(Saved entries)
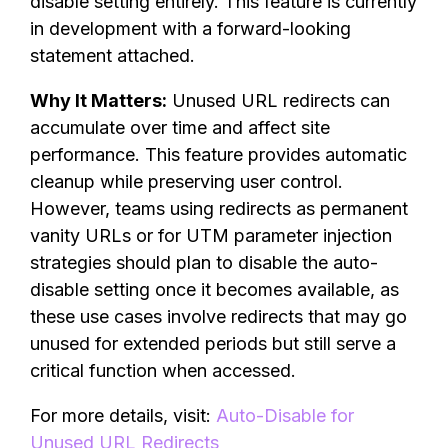
disable setting entirely. This feature is currently
in development with a forward-looking
statement attached.
Why It Matters:
Unused URL redirects can
accumulate over time and affect site
performance. This feature provides automatic
cleanup while preserving user control.
However, teams using redirects as permanent
vanity URLs or for UTM parameter injection
strategies should plan to disable the auto-
disable setting once it becomes available, as
these use cases involve redirects that may go
unused for extended periods but still serve a
critical function when accessed.
For more details, visit:
Auto-Disable for
Unused URL Redirects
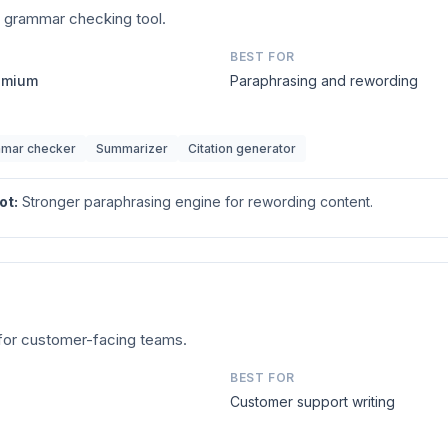
d grammar checking tool.
BEST FOR
remium
Paraphrasing and rewording
mar checker
Summarizer
Citation generator
ot
:
Stronger paraphrasing engine for rewording content.
t for customer-facing teams.
BEST FOR
Customer support writing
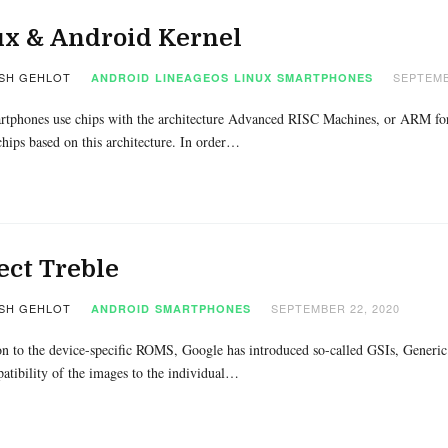
ux & Android Kernel
SH GEHLOT
SEPTEMB
ANDROID
LINEAGEOS
LINUX
SMARTPHONES
rtphones use chips with the architecture Advanced RISC Machines, or ARM for 
hips based on this architecture. In order…
ect Treble
SH GEHLOT
SEPTEMBER 22, 2020
ANDROID
SMARTPHONES
on to the device-specific ROMS, Google has introduced so-called GSIs, Generi
tibility of the images to the individual…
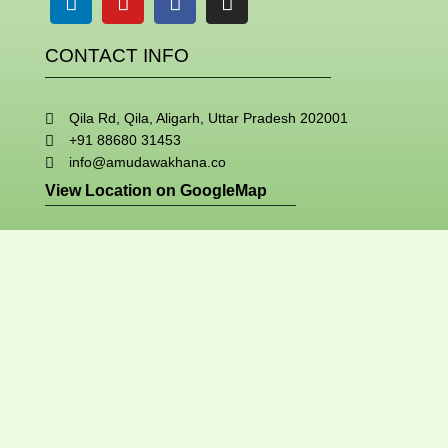
CONTACT INFO
Qila Rd, Qila, Aligarh, Uttar Pradesh 202001
+91 88680 31453
info@amudawakhana.co
View Location on GoogleMap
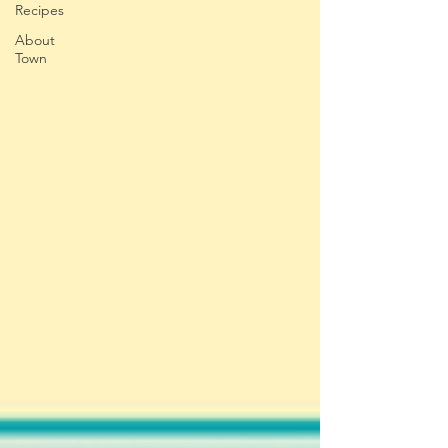
Recipes
About
Town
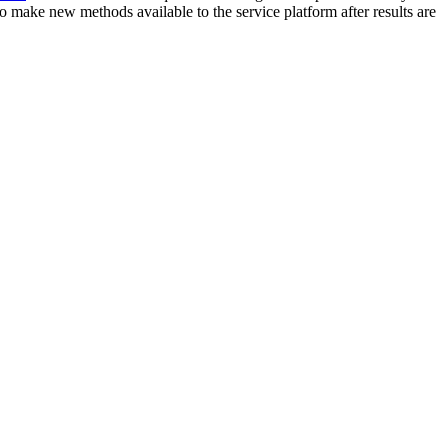
o make new methods available to the service platform after results are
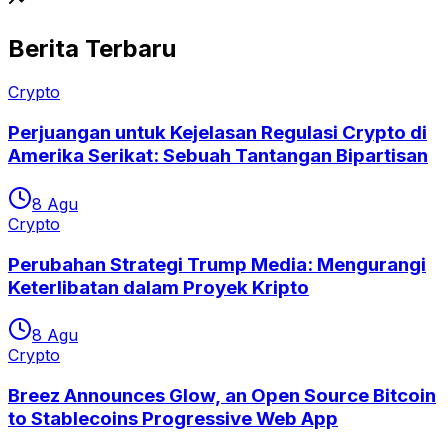
Berita Terbaru
Crypto
Perjuangan untuk Kejelasan Regulasi Crypto di
Amerika Serikat: Sebuah Tantangan Bipartisan
8 Agu
Crypto
Perubahan Strategi Trump Media: Mengurangi
Keterlibatan dalam Proyek Kripto
8 Agu
Crypto
Breez Announces Glow, an Open Source Bitcoin
to Stablecoins Progressive Web App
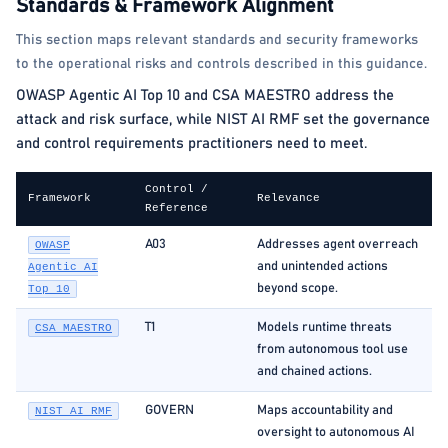
Standards & Framework Alignment
This section maps relevant standards and security frameworks
to the operational risks and controls described in this guidance.
OWASP Agentic AI Top 10 and CSA MAESTRO address the
attack and risk surface, while NIST AI RMF set the governance
and control requirements practitioners need to meet.
Control /
Framework
Relevance
Reference
A03
Addresses agent overreach
OWASP
and unintended actions
Agentic AI
beyond scope.
Top 10
T1
Models runtime threats
CSA MAESTRO
from autonomous tool use
and chained actions.
GOVERN
Maps accountability and
NIST AI RMF
oversight to autonomous AI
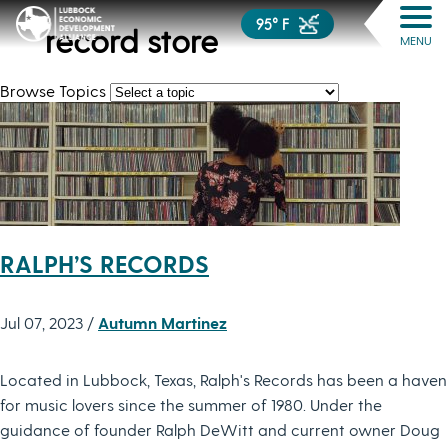
95° F
record store
MENU
Browse Topics
RALPH’S RECORDS
Jul 07, 2023 /
Autumn Martinez
Located in Lubbock, Texas, Ralph's Records has been a haven
for music lovers since the summer of 1980. Under the
guidance of founder Ralph DeWitt and current owner Doug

__What this task involves__
Transcribe the span of lines that runs from the line with "Auto-Disable for" to the end of the data, both ends included, exactly, with nothing else and no pictures.

__Solution to this task__
Auto-Disable for
Unused URL Redirects
d grammar checking tool.
BEST FOR
remium
Paraphrasing and rewording
mar checker
Summarizer
Citation generator
ot
:
Stronger paraphrasing engine for rewording content.
t for customer-facing teams.
BEST FOR
Customer support writing
ux & Android Kernel
SH GEHLOT
SEPTEMB
ANDROID
LINEAGEOS
LINUX
SMARTPHONES
rtphones use chips with the architecture Advanced RISC Machines, or ARM for 
hips based on this architecture. In order…
ect Treble
SH GEHLOT
SEPTEMBER 22, 2020
ANDROID
SMARTPHONES
on to the device-specific ROMS, Google has introduced so-called GSIs, Generi
tibility of the images to the individual…
CONTACT INFO
Qila Rd, Qila, Aligarh, Uttar Pradesh 202001
+91 88680 31453
info@amudawakhana.co
View Location on GoogleMap
Recipes
About
Town
o make new methods available to the service platform after results are
Berita Terbaru
Crypto
Perjuangan untuk Kejelasan Regulasi Crypto di
Amerika Serikat: Sebuah Tantangan Bipartisan
8 Agu
Crypto
Perubahan Strategi Trump Media: Mengurangi
Keterlibatan dalam Proyek Kripto
8 Agu
Crypto
Breez Announces Glow, an Open Source Bitcoin
to Stablecoins Progressive Web App
Standards & Framework Alignment
This section maps relevant standards and security frameworks
to the operational risks and controls described in this guidance.
OWASP Agentic AI Top 10 and CSA MAESTRO address the
attack and risk surface, while NIST AI RMF set the governance
and control requirements practitioners need to meet.
Control /
Framework
Relevance
Reference
A03
Addresses agent overreach
OWASP
and unintended actions
Agentic AI
beyond scope.
Top 10
T1
Models runtime threats
CSA MAESTRO
from autonomous tool use
and chained actions.
GOVERN
Maps accountability and
NIST AI RMF
oversight to autonomous AI
95° F
record store
MENU
Browse Topics
RALPH’S RECORDS
Jul 07, 2023 /
Autumn Martinez
Located in Lubbock, Texas, Ralph's Records has been a haven
for music lovers since the summer of 1980. Under the
guidance of founder Ralph DeWitt and current owner Doug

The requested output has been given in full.